J'étais triste dans mon cœur, mais je ne pouvais pas montrer quoi que ce
soit à l'extérieur».
- Comment Ratzinger vous a-t-il communiqué sa
décision?
« Il m'a appelé. Nous étions seuls. Et il m'a dit qu'après beaucoup
de réflexion et de prière, il en était venu "Coram Domino" à une décision
d'une grande importance: pour le bien de l'Eglise, il voulait renoncer au
ministère pétrinien. Il a souligné que cette décision avait été prise en
pleine liberté, et conscient des graves conséquences».
- Il vous a demandé votre avis? Il a pris conseil
auprès de vous?
« Vraiment pas. Quand il me l'a dit, la décision était déjà prise».
- D'autres étaient déjà au courant?
« Seulement deux personnes. Elles aussi tenues par le secret
pontifical».
- Comment avez-vous réagi?
« J'étais choqué. Je voulais le contredire, mais sans succès. Il m'a
fallu beaucoup de temps pour digérer cette décision. Cela m'a beaucoup aidé
de voir la sérénité et la détermination avec lesquelles le Pape Benoît a
fait et vécu ce choix, soutenu par la foi et la grâce du Seigneur».
- Vous vous êtes confié à d'autres, avant que Benoît
ne fasse l'annonce au monde?
« Juste une fois, j'en ai parlé avec l'une des deux personnes qui le
savait. Pour me donner du courage, et même pour nous donner du courage
mutuellement».
- Que pensez-vous de ceux qui, aujourd'hui, affirment
qu'en réalité, le pape légitime est encore Benoît, qu'il n'aurait pas
renoncé à la papauté, mais seulement à l'exercice actif de celle-ci?
« Je pense que c'est une absurdité théologique, et même la logique.

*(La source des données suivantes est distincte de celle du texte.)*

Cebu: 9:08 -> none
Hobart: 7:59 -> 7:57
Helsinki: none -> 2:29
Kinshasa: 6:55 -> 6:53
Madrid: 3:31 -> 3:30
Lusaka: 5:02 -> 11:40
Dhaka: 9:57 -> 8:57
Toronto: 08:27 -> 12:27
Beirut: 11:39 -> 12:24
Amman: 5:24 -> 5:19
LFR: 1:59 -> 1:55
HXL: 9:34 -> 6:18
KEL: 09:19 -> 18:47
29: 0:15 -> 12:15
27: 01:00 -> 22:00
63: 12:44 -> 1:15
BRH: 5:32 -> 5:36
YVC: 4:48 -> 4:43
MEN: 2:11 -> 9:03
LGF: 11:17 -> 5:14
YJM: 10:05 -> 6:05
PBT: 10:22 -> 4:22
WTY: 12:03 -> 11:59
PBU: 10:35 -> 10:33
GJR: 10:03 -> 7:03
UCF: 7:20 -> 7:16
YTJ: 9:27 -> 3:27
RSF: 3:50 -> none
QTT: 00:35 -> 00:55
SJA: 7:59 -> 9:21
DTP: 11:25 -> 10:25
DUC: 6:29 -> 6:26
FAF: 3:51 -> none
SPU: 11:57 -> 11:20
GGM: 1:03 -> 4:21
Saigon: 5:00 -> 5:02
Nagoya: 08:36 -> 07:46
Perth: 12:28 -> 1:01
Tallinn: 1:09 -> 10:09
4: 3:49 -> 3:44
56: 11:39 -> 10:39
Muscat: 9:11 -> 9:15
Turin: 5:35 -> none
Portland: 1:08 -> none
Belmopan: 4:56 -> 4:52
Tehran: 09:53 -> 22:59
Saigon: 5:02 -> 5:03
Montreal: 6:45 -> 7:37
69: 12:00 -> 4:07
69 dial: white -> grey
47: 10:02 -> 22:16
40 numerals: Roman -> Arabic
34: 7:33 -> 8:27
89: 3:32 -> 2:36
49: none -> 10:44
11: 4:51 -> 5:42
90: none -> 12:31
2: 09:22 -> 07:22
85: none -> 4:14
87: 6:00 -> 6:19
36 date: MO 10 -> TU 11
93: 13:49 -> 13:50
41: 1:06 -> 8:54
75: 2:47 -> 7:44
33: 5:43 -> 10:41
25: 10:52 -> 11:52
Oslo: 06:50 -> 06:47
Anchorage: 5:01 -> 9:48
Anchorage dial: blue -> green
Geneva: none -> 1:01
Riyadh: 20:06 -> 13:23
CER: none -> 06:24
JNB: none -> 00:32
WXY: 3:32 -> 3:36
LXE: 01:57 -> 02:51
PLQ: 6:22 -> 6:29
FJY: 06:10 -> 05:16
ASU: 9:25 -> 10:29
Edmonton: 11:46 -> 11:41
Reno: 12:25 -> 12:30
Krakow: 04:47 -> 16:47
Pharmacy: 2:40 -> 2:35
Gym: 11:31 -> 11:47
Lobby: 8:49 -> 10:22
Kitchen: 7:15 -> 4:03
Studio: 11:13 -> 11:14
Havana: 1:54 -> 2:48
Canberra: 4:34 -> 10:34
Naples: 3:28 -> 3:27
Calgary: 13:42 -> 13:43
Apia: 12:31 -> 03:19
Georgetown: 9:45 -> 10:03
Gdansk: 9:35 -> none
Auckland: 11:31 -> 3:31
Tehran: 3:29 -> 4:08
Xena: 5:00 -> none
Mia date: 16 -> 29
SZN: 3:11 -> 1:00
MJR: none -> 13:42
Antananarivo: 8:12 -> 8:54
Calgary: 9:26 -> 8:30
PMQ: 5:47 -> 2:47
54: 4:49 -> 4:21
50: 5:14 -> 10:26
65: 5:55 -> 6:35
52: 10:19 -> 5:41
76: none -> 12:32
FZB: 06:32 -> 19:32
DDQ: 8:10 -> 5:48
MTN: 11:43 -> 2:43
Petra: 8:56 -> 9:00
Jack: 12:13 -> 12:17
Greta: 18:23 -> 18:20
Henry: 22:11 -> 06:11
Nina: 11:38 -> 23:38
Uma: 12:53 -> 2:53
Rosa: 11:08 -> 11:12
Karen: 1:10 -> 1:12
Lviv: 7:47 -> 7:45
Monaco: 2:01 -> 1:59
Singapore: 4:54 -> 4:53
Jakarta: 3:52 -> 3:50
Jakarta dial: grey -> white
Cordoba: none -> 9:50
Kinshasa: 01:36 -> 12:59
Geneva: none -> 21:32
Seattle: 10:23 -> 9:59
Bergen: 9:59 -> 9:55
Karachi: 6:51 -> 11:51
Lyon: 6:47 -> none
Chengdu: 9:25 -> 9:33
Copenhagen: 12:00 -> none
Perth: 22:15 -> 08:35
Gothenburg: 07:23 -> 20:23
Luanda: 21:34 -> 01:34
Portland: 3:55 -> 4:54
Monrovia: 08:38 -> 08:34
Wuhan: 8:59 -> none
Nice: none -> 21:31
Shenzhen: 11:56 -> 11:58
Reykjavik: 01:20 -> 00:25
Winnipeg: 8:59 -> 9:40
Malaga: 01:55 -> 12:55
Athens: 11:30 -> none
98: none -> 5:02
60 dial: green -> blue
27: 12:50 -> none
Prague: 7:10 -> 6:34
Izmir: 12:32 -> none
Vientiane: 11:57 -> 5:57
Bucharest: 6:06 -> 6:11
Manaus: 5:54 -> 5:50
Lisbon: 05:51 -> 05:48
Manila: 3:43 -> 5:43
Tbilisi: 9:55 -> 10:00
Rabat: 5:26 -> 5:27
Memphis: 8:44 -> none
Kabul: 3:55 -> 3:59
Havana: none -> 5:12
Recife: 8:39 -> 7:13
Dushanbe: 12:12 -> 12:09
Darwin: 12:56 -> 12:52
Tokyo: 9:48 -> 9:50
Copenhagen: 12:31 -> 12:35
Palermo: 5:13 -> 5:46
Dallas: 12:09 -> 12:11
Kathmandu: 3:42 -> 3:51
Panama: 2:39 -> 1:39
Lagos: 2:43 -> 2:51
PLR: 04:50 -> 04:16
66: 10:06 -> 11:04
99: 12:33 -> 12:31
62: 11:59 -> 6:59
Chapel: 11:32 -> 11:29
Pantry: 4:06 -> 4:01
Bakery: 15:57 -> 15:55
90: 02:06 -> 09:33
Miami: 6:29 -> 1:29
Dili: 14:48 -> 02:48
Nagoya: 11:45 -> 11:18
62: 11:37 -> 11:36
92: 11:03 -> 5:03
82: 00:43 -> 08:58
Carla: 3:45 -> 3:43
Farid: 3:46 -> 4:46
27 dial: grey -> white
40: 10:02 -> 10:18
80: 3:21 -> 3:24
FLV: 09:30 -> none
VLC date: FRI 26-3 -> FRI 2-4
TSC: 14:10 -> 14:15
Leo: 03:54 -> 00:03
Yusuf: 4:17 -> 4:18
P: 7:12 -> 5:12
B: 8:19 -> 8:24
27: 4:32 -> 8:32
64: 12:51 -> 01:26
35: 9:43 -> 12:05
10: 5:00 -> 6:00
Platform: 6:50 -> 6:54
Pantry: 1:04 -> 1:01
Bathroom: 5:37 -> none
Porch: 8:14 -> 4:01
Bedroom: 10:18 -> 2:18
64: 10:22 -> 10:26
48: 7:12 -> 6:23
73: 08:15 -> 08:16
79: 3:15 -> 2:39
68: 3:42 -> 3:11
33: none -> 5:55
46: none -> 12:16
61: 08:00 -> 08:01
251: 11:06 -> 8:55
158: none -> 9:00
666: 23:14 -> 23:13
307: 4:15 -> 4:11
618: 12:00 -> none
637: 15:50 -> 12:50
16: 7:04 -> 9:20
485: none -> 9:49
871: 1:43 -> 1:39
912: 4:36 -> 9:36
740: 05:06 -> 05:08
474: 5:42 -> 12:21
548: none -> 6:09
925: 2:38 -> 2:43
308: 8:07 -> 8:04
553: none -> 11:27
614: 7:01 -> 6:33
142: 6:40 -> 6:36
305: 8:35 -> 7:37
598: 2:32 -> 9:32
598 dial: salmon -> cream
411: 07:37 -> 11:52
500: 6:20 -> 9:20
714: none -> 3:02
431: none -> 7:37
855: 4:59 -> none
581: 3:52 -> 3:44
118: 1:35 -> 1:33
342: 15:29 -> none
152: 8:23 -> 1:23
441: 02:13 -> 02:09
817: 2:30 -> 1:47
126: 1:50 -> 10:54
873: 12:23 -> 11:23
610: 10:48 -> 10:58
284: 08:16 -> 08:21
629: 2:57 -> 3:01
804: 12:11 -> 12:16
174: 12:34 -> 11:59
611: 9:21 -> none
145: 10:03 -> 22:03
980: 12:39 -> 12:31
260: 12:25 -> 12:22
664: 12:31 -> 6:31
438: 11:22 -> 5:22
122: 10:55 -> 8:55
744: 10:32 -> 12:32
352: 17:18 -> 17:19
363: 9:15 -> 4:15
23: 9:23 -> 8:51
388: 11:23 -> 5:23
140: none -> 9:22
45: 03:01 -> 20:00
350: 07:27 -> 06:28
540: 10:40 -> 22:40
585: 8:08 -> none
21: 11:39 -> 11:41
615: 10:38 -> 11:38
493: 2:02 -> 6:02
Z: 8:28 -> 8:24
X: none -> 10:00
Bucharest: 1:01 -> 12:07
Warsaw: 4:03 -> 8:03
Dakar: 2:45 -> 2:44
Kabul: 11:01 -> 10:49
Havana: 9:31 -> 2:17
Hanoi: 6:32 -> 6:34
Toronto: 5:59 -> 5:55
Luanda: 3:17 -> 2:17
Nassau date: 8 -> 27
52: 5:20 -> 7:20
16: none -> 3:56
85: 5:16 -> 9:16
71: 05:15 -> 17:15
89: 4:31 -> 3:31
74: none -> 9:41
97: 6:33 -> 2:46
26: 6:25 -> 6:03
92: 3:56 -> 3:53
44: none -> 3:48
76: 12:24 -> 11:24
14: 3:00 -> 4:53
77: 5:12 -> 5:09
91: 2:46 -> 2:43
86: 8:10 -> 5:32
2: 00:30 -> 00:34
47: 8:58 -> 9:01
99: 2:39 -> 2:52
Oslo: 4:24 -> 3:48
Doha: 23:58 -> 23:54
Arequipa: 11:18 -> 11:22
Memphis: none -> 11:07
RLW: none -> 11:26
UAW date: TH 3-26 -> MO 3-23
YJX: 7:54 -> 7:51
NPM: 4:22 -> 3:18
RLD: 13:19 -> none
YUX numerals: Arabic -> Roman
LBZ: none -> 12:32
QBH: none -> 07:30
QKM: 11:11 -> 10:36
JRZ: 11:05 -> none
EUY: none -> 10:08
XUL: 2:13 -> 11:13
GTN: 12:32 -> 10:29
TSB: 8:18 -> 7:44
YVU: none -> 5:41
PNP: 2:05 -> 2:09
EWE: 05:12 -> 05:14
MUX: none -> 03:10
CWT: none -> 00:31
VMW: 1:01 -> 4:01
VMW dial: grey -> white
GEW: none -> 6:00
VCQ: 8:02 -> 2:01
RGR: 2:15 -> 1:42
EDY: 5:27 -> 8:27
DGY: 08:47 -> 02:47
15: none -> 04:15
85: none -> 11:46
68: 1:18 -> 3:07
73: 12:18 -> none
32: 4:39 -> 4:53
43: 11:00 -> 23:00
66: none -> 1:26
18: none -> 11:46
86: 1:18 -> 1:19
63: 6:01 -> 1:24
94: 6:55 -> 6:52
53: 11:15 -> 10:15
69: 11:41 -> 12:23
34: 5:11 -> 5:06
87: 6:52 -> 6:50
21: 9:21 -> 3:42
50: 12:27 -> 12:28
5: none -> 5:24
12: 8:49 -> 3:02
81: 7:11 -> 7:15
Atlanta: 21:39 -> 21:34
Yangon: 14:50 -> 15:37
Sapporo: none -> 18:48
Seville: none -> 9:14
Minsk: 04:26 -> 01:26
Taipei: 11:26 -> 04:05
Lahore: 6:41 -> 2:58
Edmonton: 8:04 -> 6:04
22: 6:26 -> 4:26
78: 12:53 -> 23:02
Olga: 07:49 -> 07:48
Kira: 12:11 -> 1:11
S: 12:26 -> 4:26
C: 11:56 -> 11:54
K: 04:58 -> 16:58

Le texte de la démission de Benoît XVI, prononcé le 11 Février 2013 dans la
Salle du Consistoire, est sans ambiguïté. Il n'y a rien à «interpréter». A
la renonciation ont succédé la Sede vacante, le Conclave et enfin l'élection
du nouveau pape. Le pape légitime s'appelle François».
- Presque deux ans après, comprenez-vous plus à fond
les raisons du choix de Benoît XVI?
« Je comprends de mieux en mieux ... Dans l'homélie de la Messe du
début de pontificat, le 24 Avril 2005, le Pape Benoît XVI avait dit: "Priez
pour moi, afin que je ne me dérobe pas, par peur des loups". Dans son
pontificat, il n'a pas fui devant les loups. Il les a affrontés avec
courage, détermination et force. Et avec le même courage, avec la même
détermination et avec la même force, il a pris une décision exceptionnelle
quand il a senti ses forces l'abandonner».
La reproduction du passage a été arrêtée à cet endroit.